Michael Angelakis - Comcast Corporation - Vice Chairman & CFO
Well, listen, it's really important for us to continue to sort of build what we think is a world-class company and when we think about these kinds of investments, we have to believe that they are compelling strategically and they are compelling financially. And obviously, we spend a fair amount of time evaluating this. We love the cable industry and we are able to work on a transaction that we think is really value-enhancing and at a price that we are comfortable with -- more than comfortable with. We see a lot of synergies with regards to the top line, as well as sort of on the operating line. So we are valuing it at roughly 6.6, 6.7 times operating cash flow and really importantly, I think we are continuing to build a world-class company that will continue to innovate and build our business. So we are very excited about it. It is a large transaction, but it is not really a very complicated transaction in our mind. We look at it as a continuation of our operating strategy and our financial strategy and our technology strategy and that will happen over obviously a number of years.

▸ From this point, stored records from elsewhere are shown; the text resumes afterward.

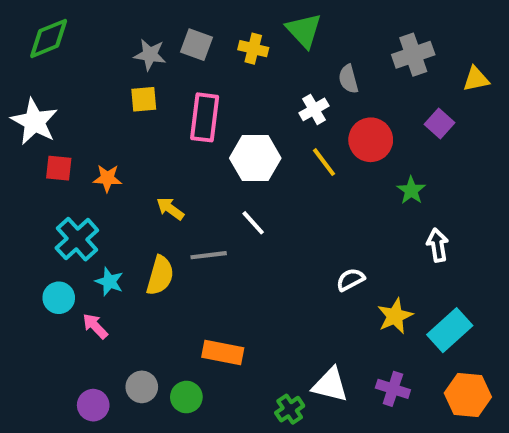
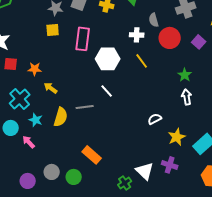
white cross: (314, 109) -> (137, 35), turned 32
red circle: (371, 140) -> (170, 38), moved
yellow arrow: (170, 209) -> (51, 88), moved
white arrow: (438, 245) -> (187, 97), moved
orange rectangle: (223, 352) -> (92, 155), turned 30
white triangle: (330, 385) -> (145, 171), turned 30
purple cross: (393, 389) -> (170, 165), moved

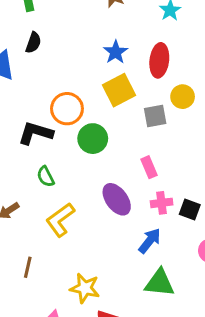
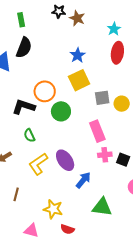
black semicircle: (33, 43) -> (24, 48), size x1.5
red ellipse: (159, 60) -> (117, 53), moved
yellow circle: (183, 97) -> (122, 104), moved
pink rectangle: (149, 167) -> (97, 131), size x1.5
purple ellipse: (117, 199) -> (65, 160), moved
blue arrow: (150, 241) -> (83, 180), moved

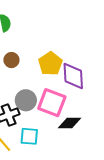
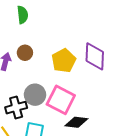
purple diamond: (73, 76) -> (95, 56), moved

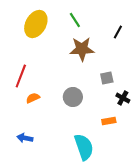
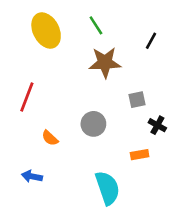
yellow ellipse: (36, 24) -> (46, 30), turned -56
orange semicircle: (33, 98) -> (50, 138), moved, turned -112

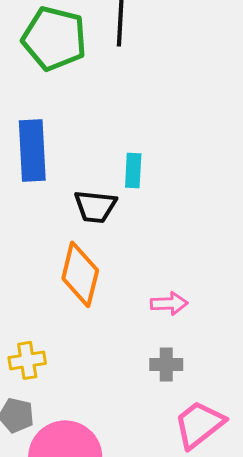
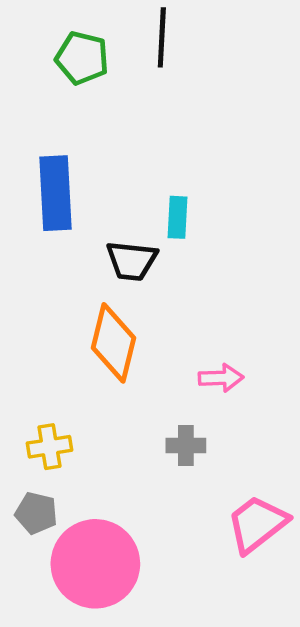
green pentagon: (54, 38) -> (82, 58), size x0.7
gray cross: (166, 364) -> (186, 445), moved

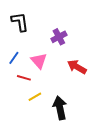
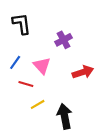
red arrow: (77, 67) -> (83, 72), turned 132

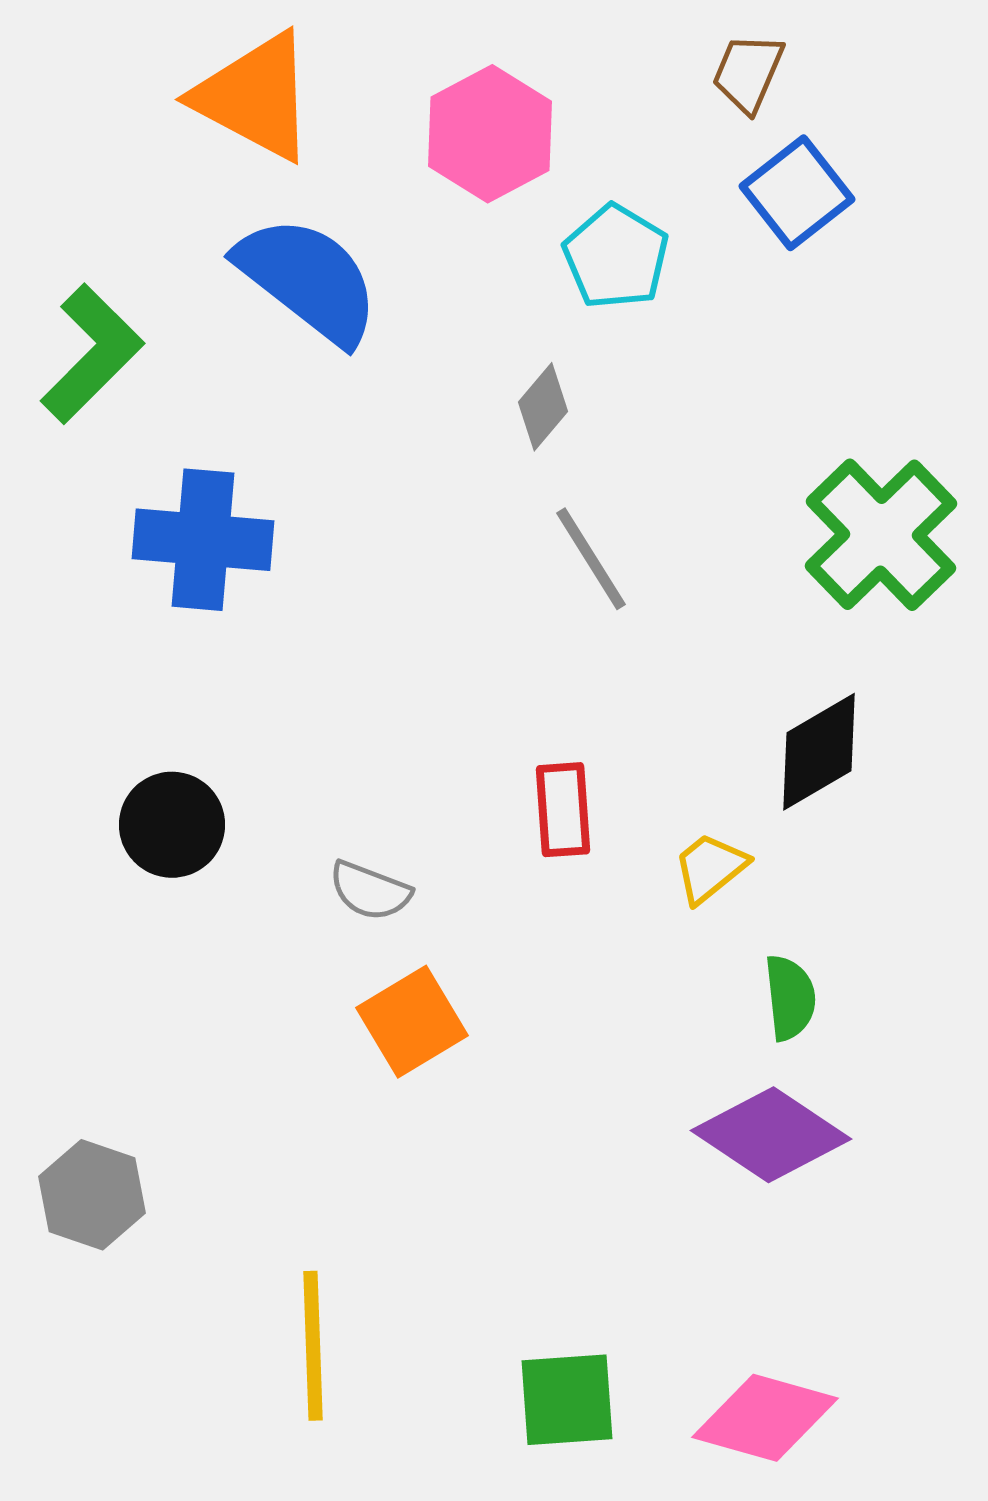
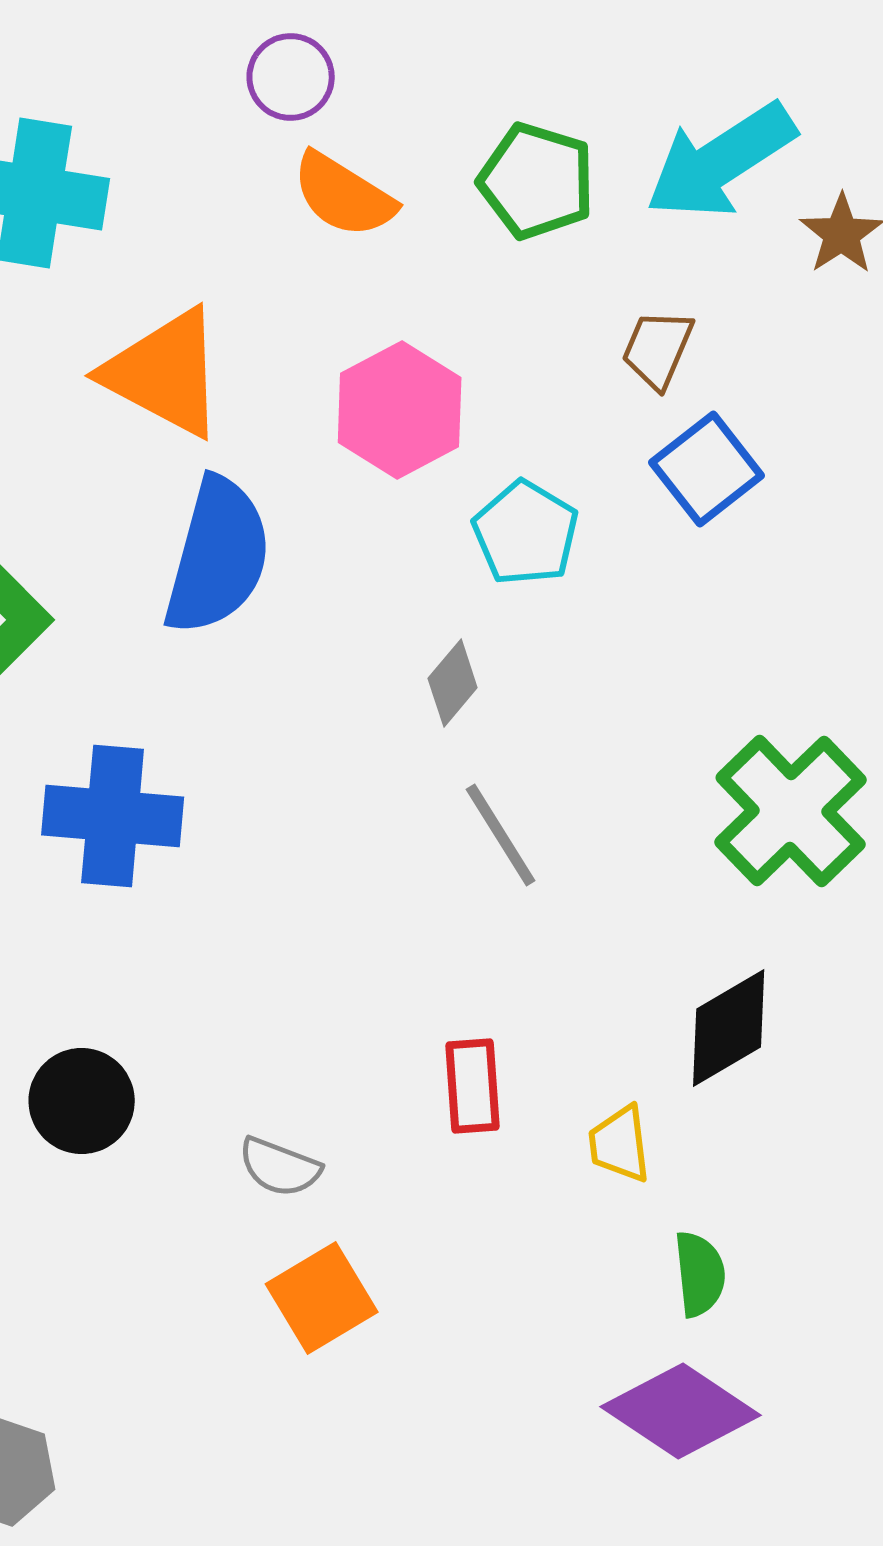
blue semicircle: (308, 280) -> (218, 556), turned 67
yellow trapezoid: (710, 868) -> (620, 1144), turned -58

Ben Swinburne - Morgan Stanley - Analyst
What are the areas you guys are looking at in terms of creating value? You mentioned top-line synergies, in particular commercial. Is that something you guys see as a big opportunity with (multiple speakers)?
Michael Angelakis - Comcast Corporation - Vice Chairman & CFO
We think commercial is an enormous growth area for us. So just to level set, and I think you know this, our business services group today has roughly $3.5 billion of revenue and we really do divide it into three areas. We have the small side, which has been in business now for roughly five or six or seven years and that business is roughly a $3 billion business with accretive margins, growing nicely double-digit top-line revenue and we have roughly 20% market share, but these are really small businesses. These are small enterprises with primarily less than 20 employees and that is where we really started on the enterprise side and we put all the building blocks in place to move that from sort of a new business to now it is very much in the execution mode.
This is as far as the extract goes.